Monday, September 8, 2008

The Gut, Nuts & Beta Glucans

Scanning my online news sources today, I saw a piece that made me think of a dinner party I threw a few years back. My neighbors up in Park City said they were fine with just about anything, except nuts because of a little problem with, ahem, diverticulitis.

How I could forget the one and only thing they asked me to remember? I'll blame faulty audio-processing neurons (I'm more visual/kinesthetic in my learning styles, alas).

Anyway, I made a dish with wonderful ground nuts. My guests were gracious and scraped the offending nut paste off their entrees. Ooops. I felt bad, idiotic even, and I can say that I never again forgot that nuts are a "no no" for people with worries about the linings of their colons.

Now, surprise, surprise. Nuts and seeds are now deemed healthy rather than deleterious for diverticulitis, with an 18-year study confirming that doctors had unfairly demonized popcorn, nuts, and seeds over the years:

"No associations were seen between corn consumption and diverticulitis or between nut, corn, or popcorn consumption and diverticular bleeding or uncomplicated diverticulosis."

Okay, what else? Right now, I'm not so interested in heavy science.

I'm more intrigued with stories, like this one: Victorian-age folks in England often lived longer and had healthier lives than we moderns. I kept reading.

According to medical pharmacologist, Dr. Paul Clayton, who recently published his findings in the Journal Of The Royal Society Of Medicine:

"'Victorian foods were either made or unknowingly 'contaminated' with yeasts that have recently been clinically proven in both animal and human studies to boost our innate immune function. Although mould and brown spots were often visible, these yeasts contain complex compounds called 1-3, 1-6 Beta Glucans which are beneficial to health. And if you have a sufficient amount of them in your diet, they help the immune system fight off invasion by bacteria or viruses."

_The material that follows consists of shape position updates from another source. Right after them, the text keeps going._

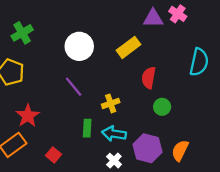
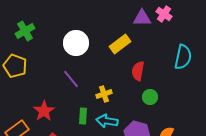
red star: (28, 116) -> (44, 111), moved

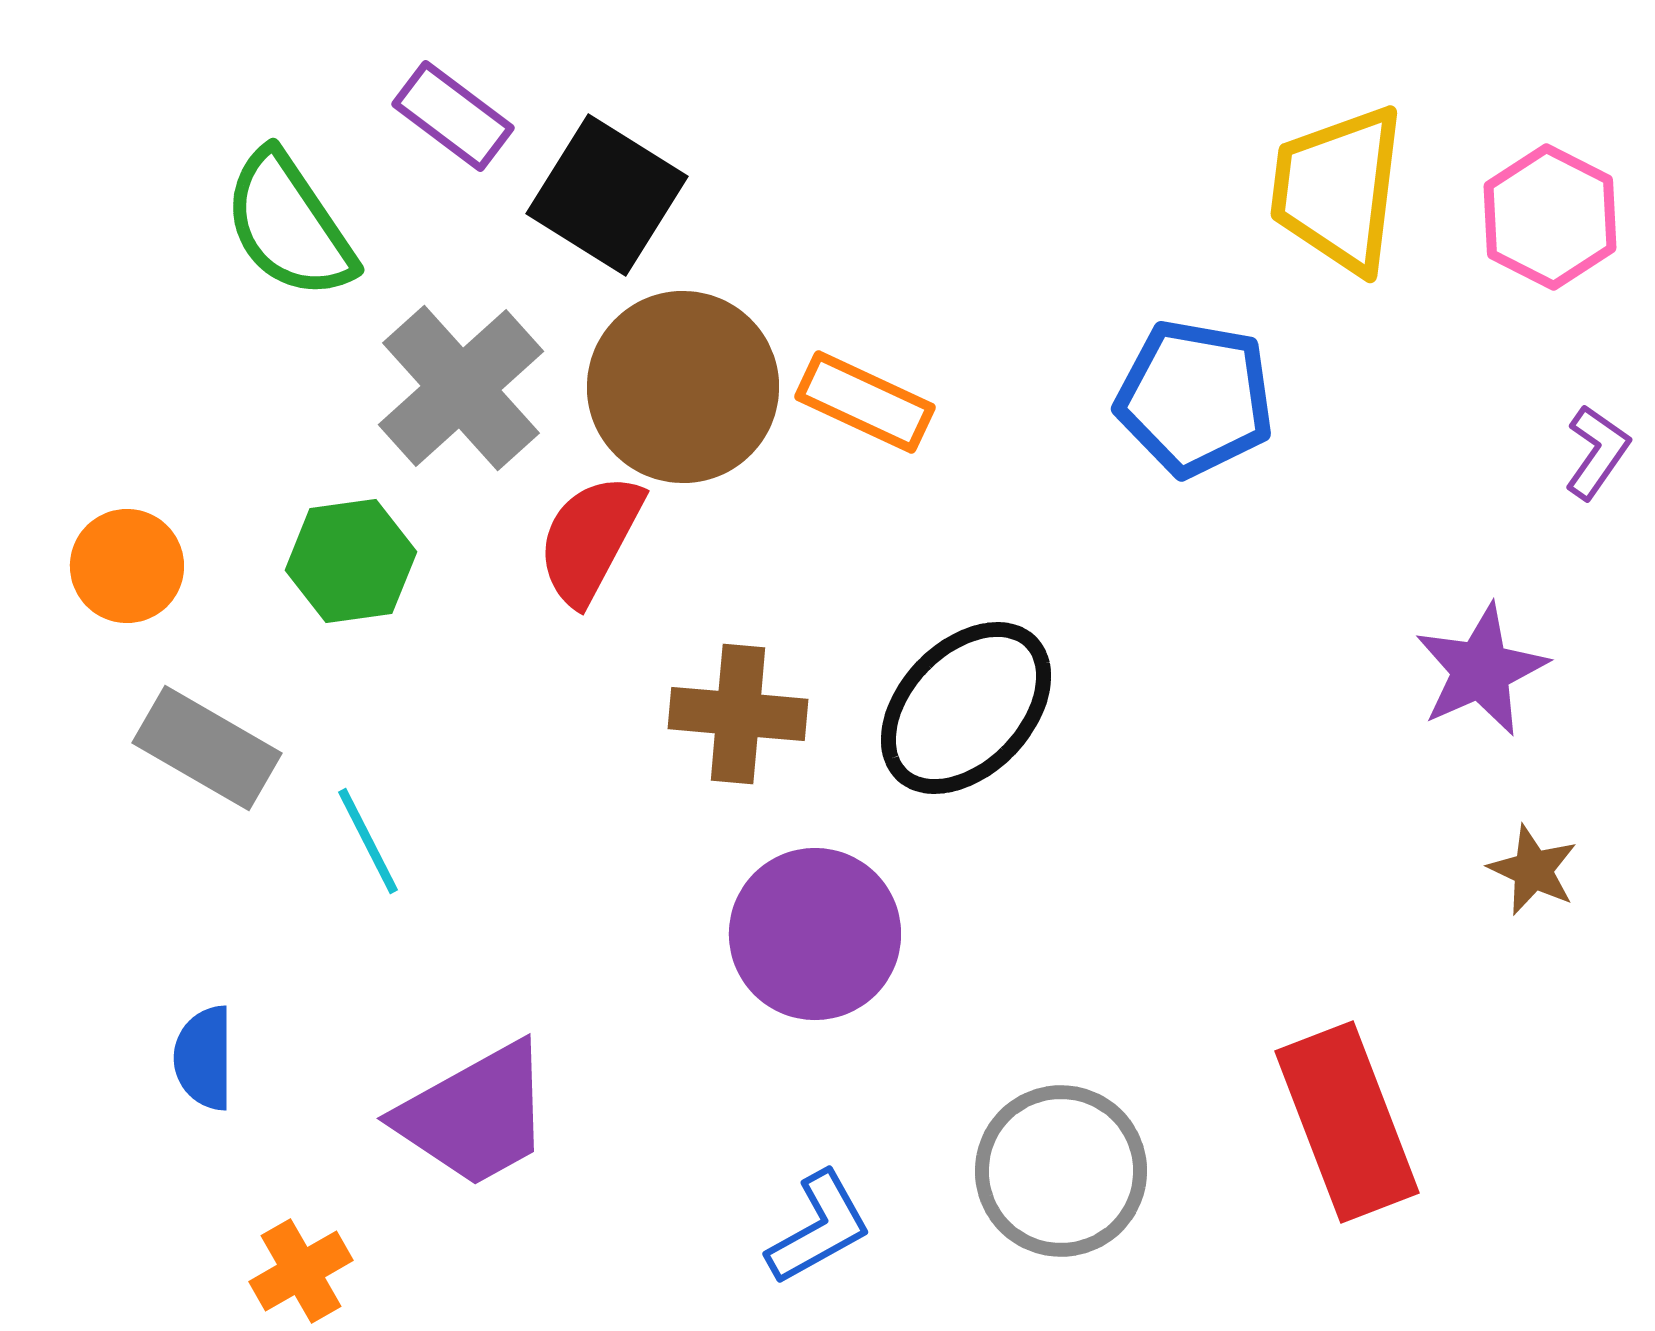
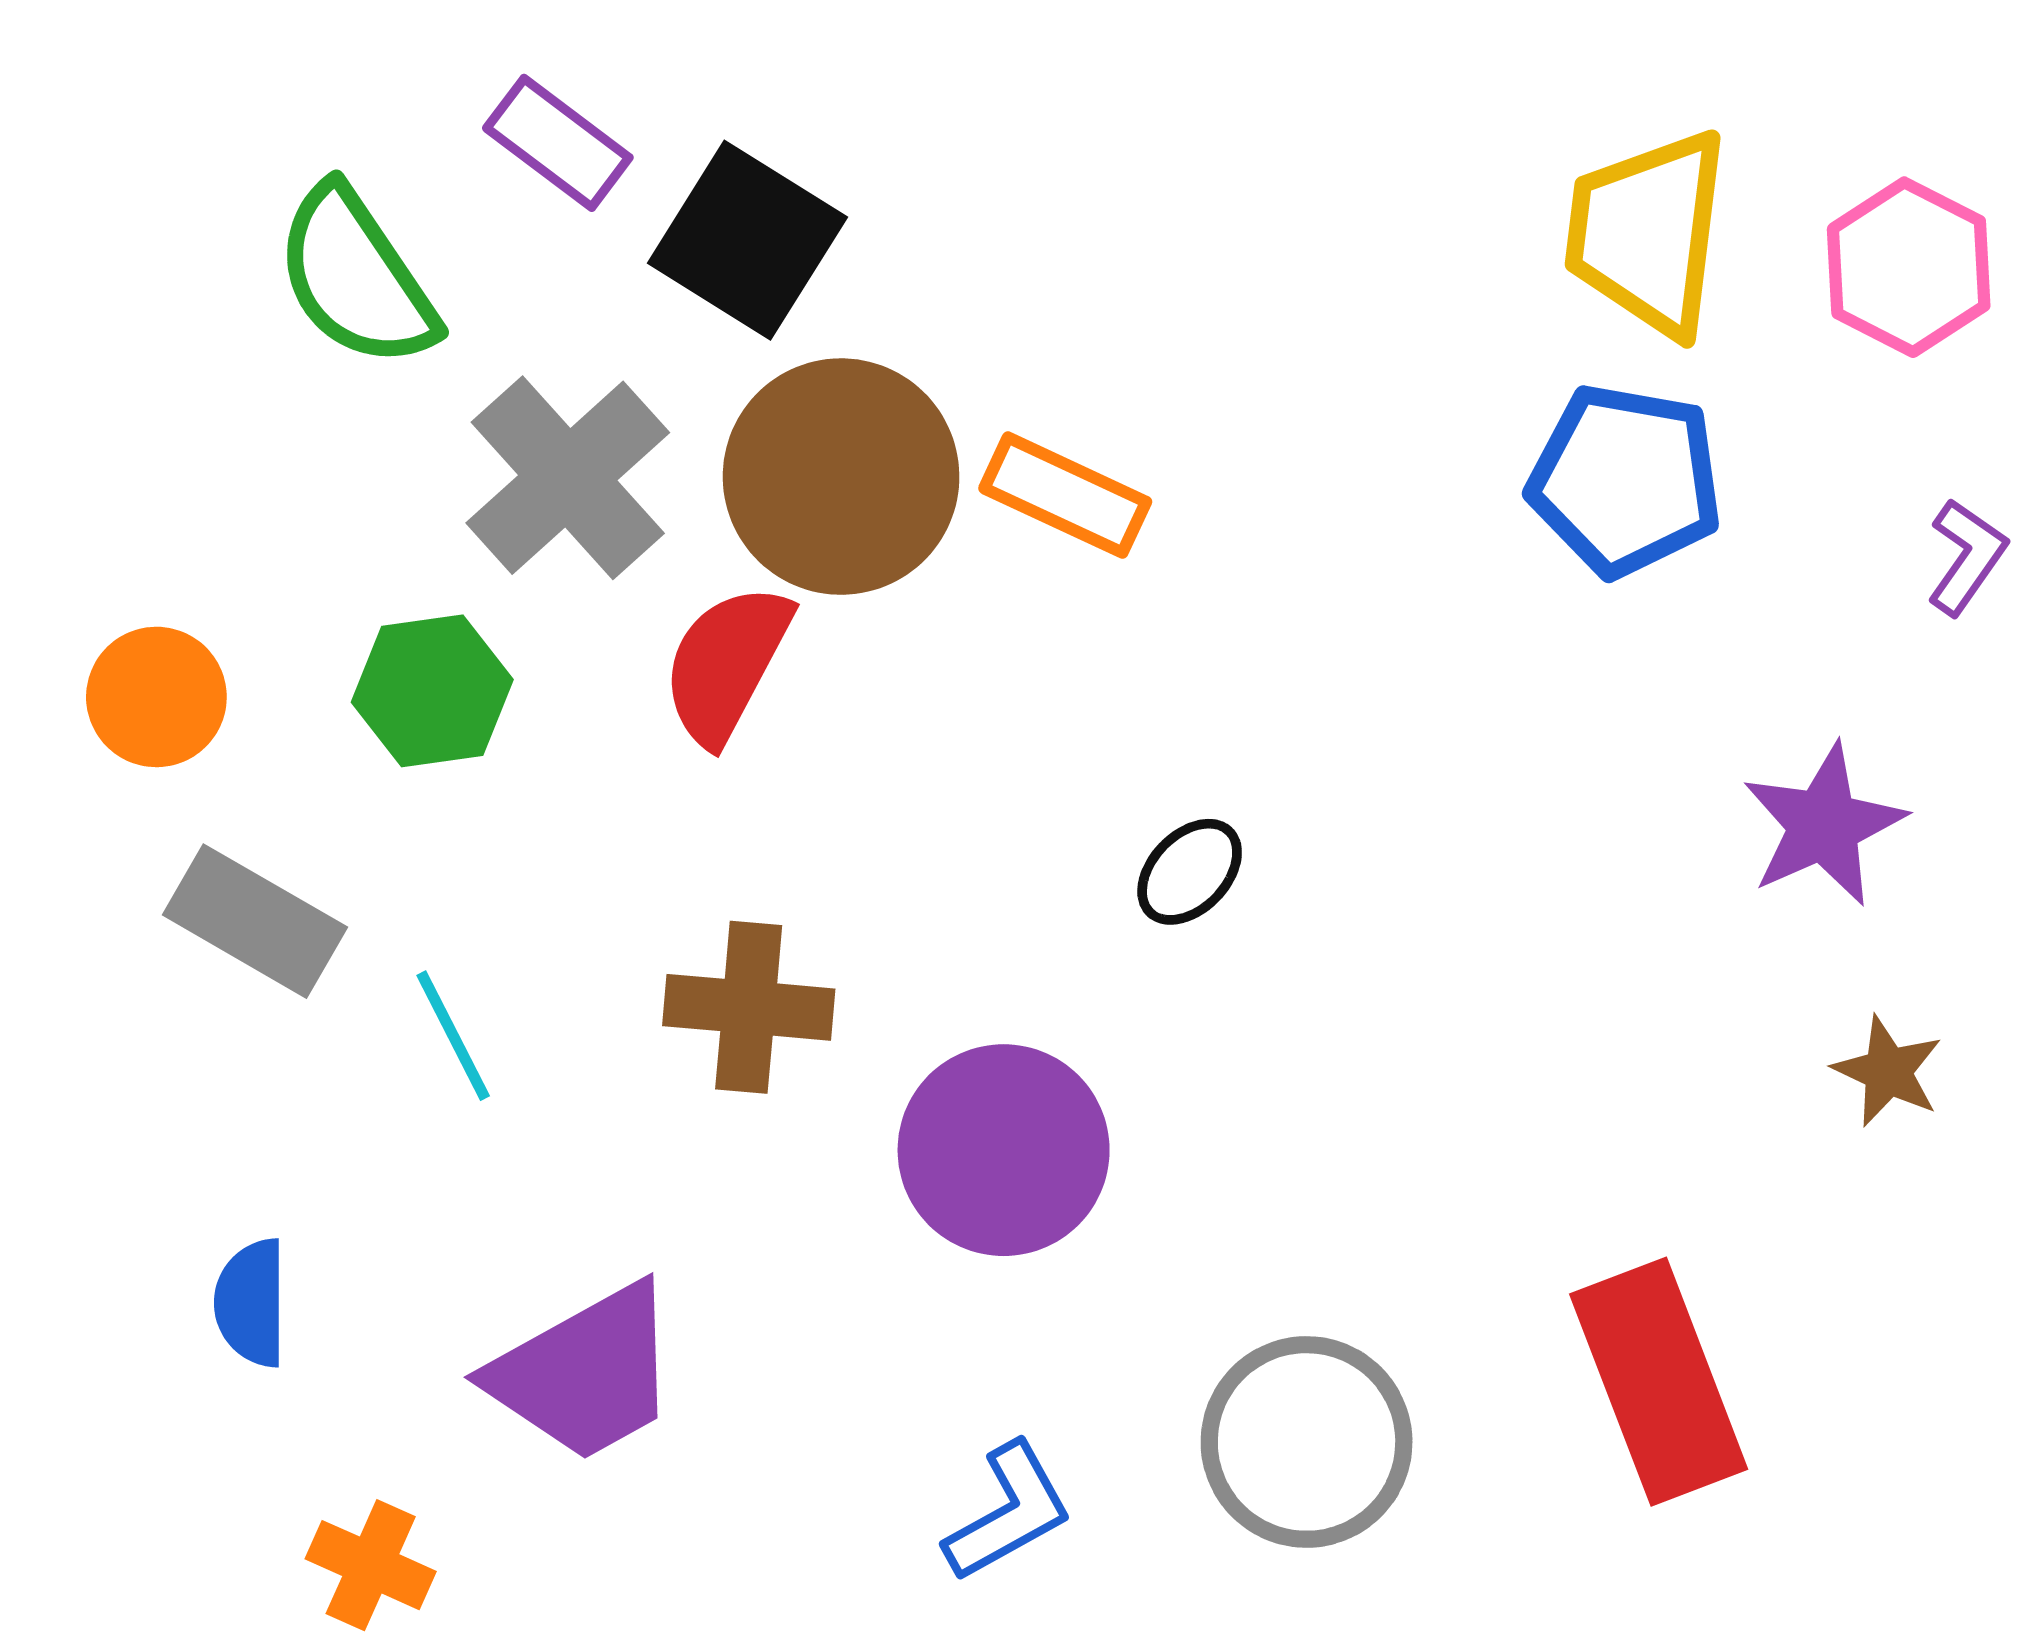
blue pentagon: (1195, 398) -> (1625, 480), moved
black ellipse: (966, 708) -> (1190, 872), size x0.5
brown cross: (738, 714) -> (749, 1007), moved
orange cross: (301, 1271) -> (371, 1565), turned -36

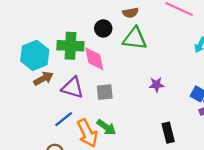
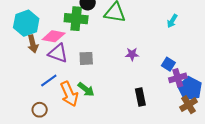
green cross: (70, 46) -> (76, 19), moved
pink diamond: (94, 59) -> (54, 36), moved, turned -70
brown arrow: (43, 79) -> (33, 44), turned 102

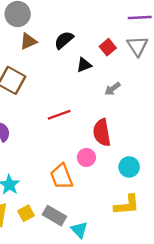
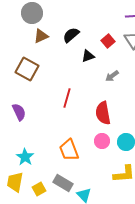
red line: (59, 115) -> (67, 98), turned -54
pink circle: (86, 157) -> (102, 141), moved
yellow square: (26, 213) -> (39, 189), moved

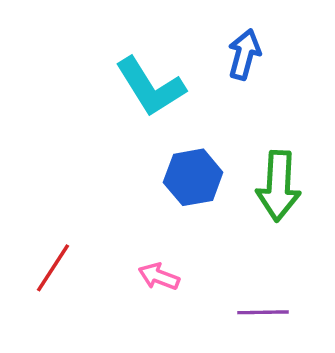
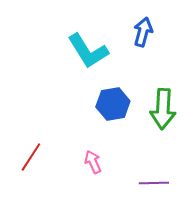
pink arrow: (159, 276) -> (93, 162), turned 45

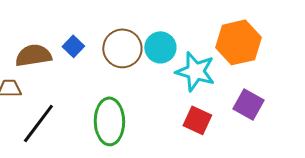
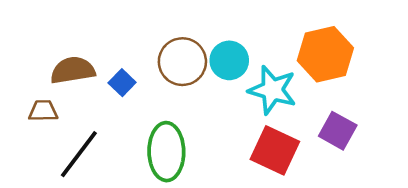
blue square: (73, 46) -> (122, 83), moved
red square: (197, 120) -> (275, 150), size x1.4

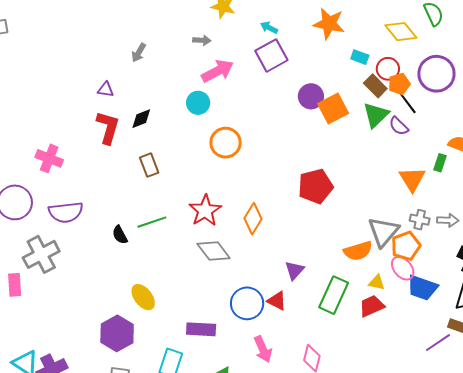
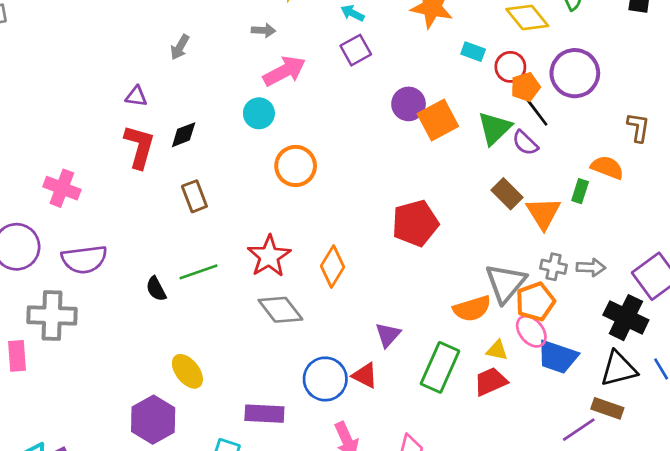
purple square: (271, 55) -> (356, 50), size x0.7
brown rectangle: (375, 86) -> (507, 194), moved
gray cross: (41, 254) -> (52, 315), turned 30

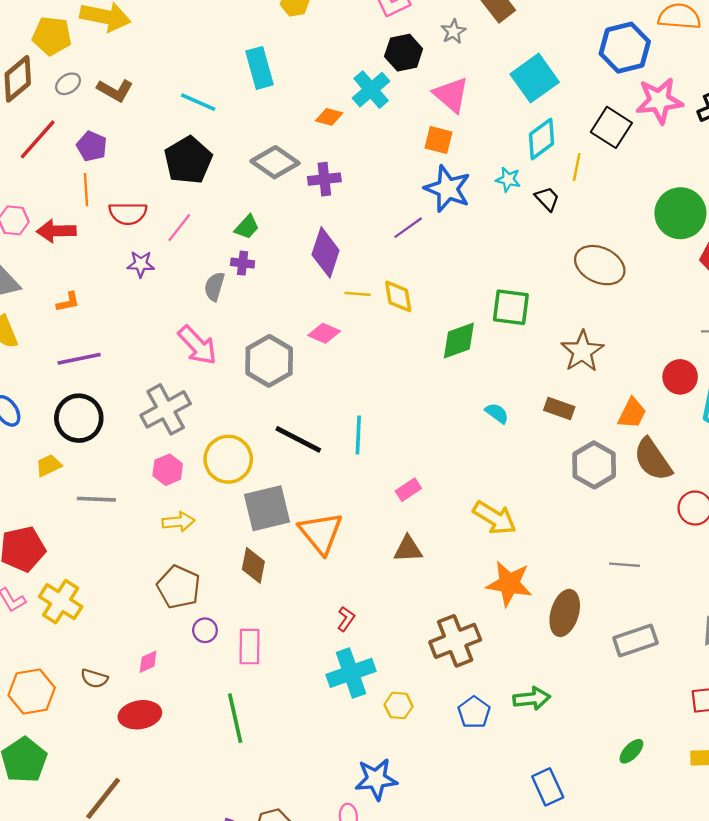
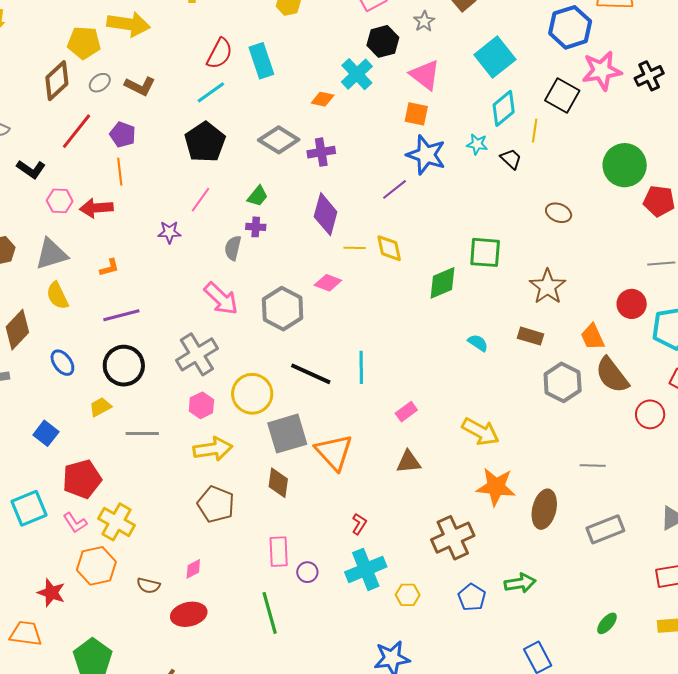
cyan line: (198, 102) -> (211, 92), turned -56
red semicircle: (128, 213) -> (220, 53), moved, turned -60
brown ellipse: (600, 265) -> (559, 213), size x0.6
orange trapezoid: (632, 413) -> (592, 337), turned 132
yellow arrow: (178, 522) -> (213, 449), size x1.4
purple circle: (205, 630) -> (307, 572), moved
orange hexagon: (32, 691) -> (96, 566), moved

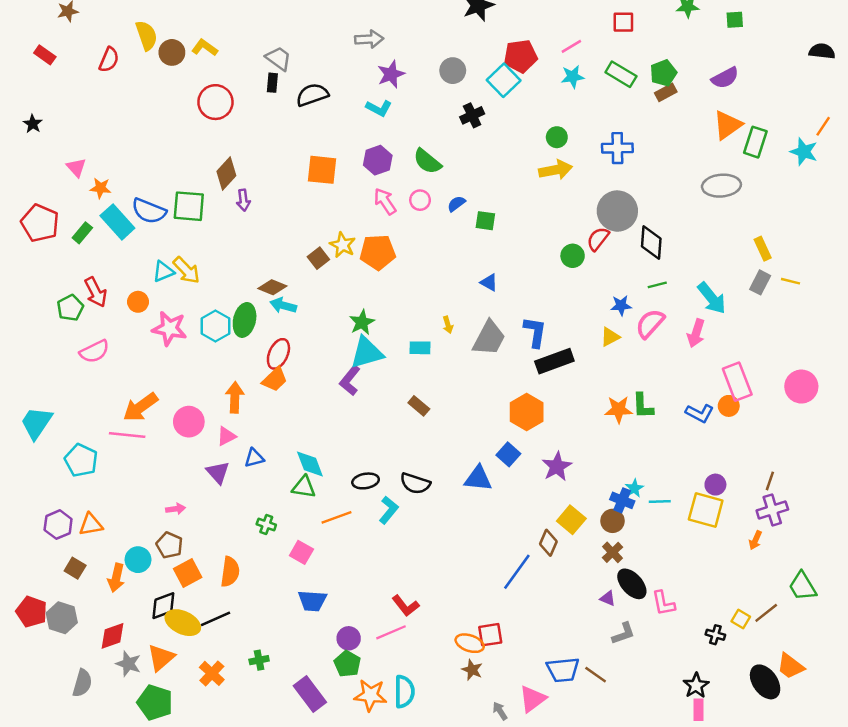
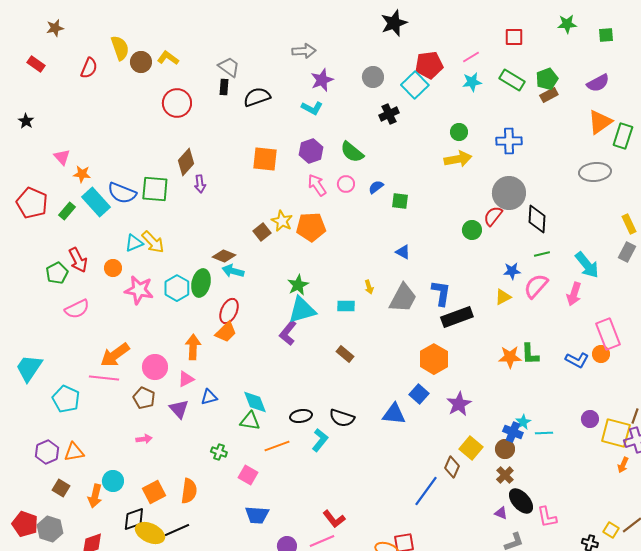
yellow square: (706, 510) -> (616, 433), moved
brown pentagon: (169, 545) -> (144, 398), moved

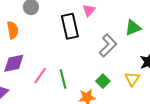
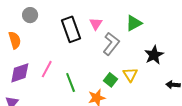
pink triangle: (89, 10) -> (96, 24), moved
pink line: (40, 76) -> (47, 69), moved
yellow triangle: (132, 79) -> (130, 75), moved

Dr. Clayton argues that modern foods don't have these beneficial yeasts, due to refining and sanitizing efforts, and that our immune systems are the worse for it. He further argues that brewers yeast offers a manno protein (bad for folks who suffer from Celiac disease or gluten sensitivities, but otherwise okay).

Dr. Clayton states in a recent interview:

"Beta glucans are a great breakthrough in improving immune function - protecting us against infection, cancer and allergies."

Purified beta glucans are indeed potent immunomodulators, which are especially good for healing intestinal issues (where most of the immune system resides).

Beta glucans are also favored by our good friend and nutritional consultant, Bill Henderson, who is in the midst of updating his Cancer-Free book, by the way.